Friday, October 24th, 2008

Council proposal calls for fewer condo towers and revised height limits

Christina Montgomery
Province

The report calls on council to push commercial space in Yaletown. RIC ERNST FILE PHOTO – THE PROVINCE

Faced with a continuing shortage of office space in Vancouver‘s downtown core, the city hopes to increase office-building density, pull residential zoning from areas and push commercial space in Yaletown.

Council will vote Tuesday on sending the plan out for public consultation, which is likely to provoke debate on its proposal to lift height restrictions in some areas and ban new condos in others.

The move is the final step in several years’ work to grapple with the effect of skyrocketing residential prices that have pushed developers to build condo towers in the downtown core rather than office buildings.

This summer, Barclay Street Real Estate’s second-quarter report indicated there were just 400,000 square feet of vacant space included in the 19.4-million square feet of space it monitors in downtown buildings.

The privately owned real-estate broker said the figure represented a 2.06-per-cent vacancy rate — although leasing was expected to pick up by year’s end and bring the figure down to 1.1 per cent.

At the time, other Vancouver-based commercial realtors were less optimistic.
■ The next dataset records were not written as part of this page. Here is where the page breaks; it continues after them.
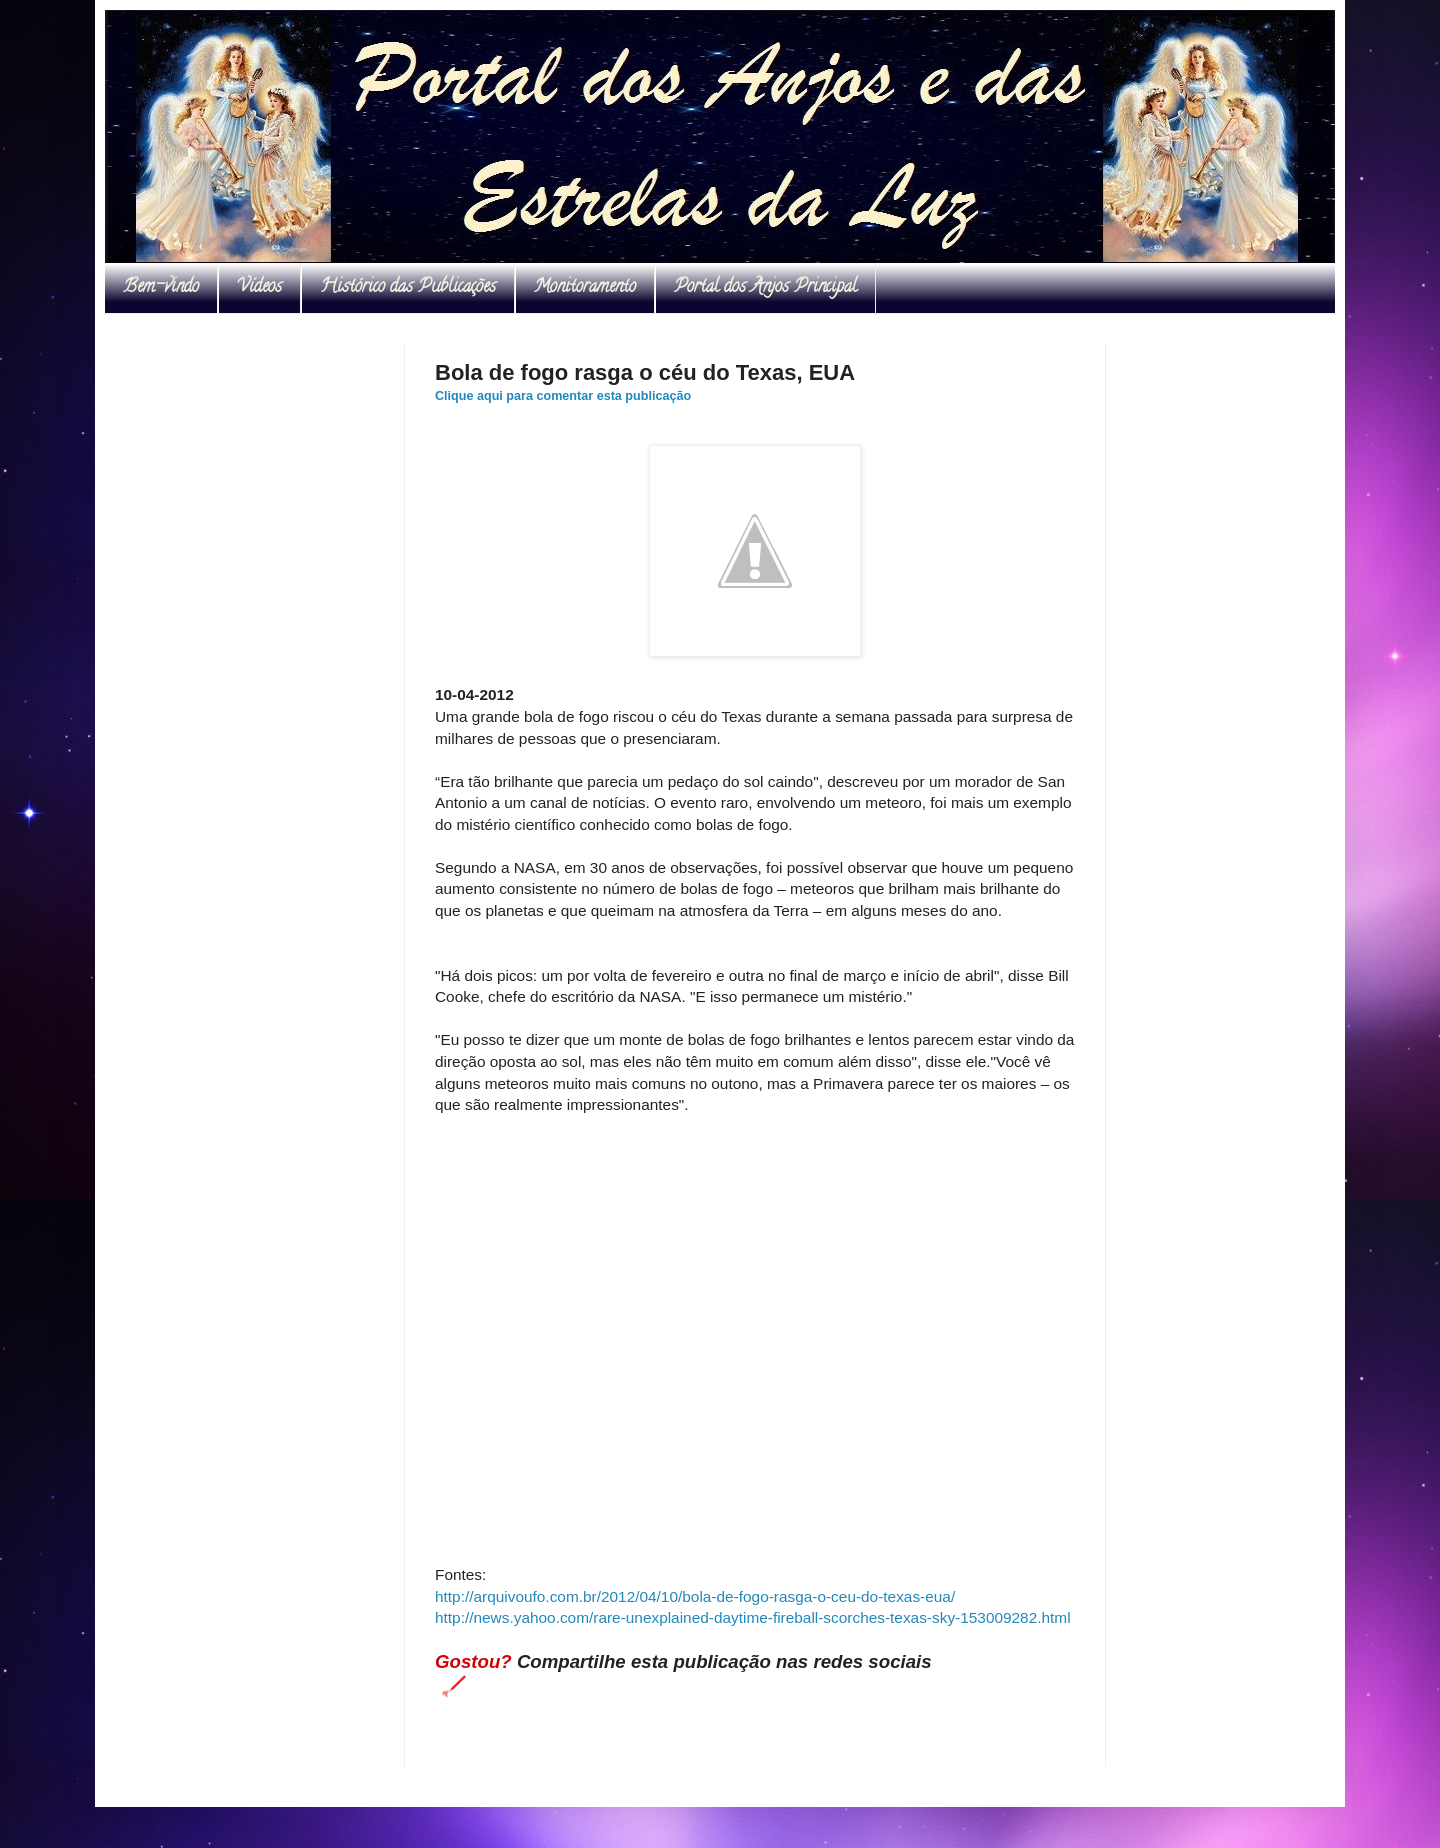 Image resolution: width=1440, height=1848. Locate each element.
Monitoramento (585, 288)
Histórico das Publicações (408, 288)
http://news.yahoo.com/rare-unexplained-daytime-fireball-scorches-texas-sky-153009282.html (753, 1617)
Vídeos (259, 288)
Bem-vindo (161, 288)
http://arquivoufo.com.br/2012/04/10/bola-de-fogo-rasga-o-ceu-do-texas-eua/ (695, 1596)
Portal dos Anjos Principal (765, 288)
Colliers International, which monitors a larger area of the downtown core, estimated vacancy at 1.7 per cent.

A staff report going to council Tuesday notes that the city has been working for several years to promote and preserve “job space.”

The report — which doesn’t mention the sharp international economic downturn of the past month — says there is a “potential shortfall of potential between the amount of job space available under current zoning and the future demand for job space.”

It is not clear how the picture will change should a slowdown in the economy delay construction of many of the projects now under way or commercial activity in general.

The plan’s proposed policy and zoning changes, combined with the job-space potential in northeast False Creek and the central waterfront, “will meet the potential job-space deficit of 5.8 million square feet in the downtown peninsula,” the report says.

It suggests:

– Immediately creating additional job-space capacity through rezoning, because developers can then get faster approvals through the development permit process;

– Requiring new developments in more downtown areas to provide at least a minimum of non-residential space;

– Retaining the commercial capacity of Yaletown by allowing new commercial buildings to be built to the full permitted density of mixed-use buildings and by introducing a minimum commercial-density requirement for all new buildings and heritage revitalization projects;

– Increasing the potential for commercial capacity in the downtown core by allowing non-residential buildings to reach heights and densities up to the “view cones” that the city’s view-corridor policy sets out. Sites without view cones could go higher;

– Dealing with an expected growth in transit use by workers in the new areas by pushing for investment in downtown transit services.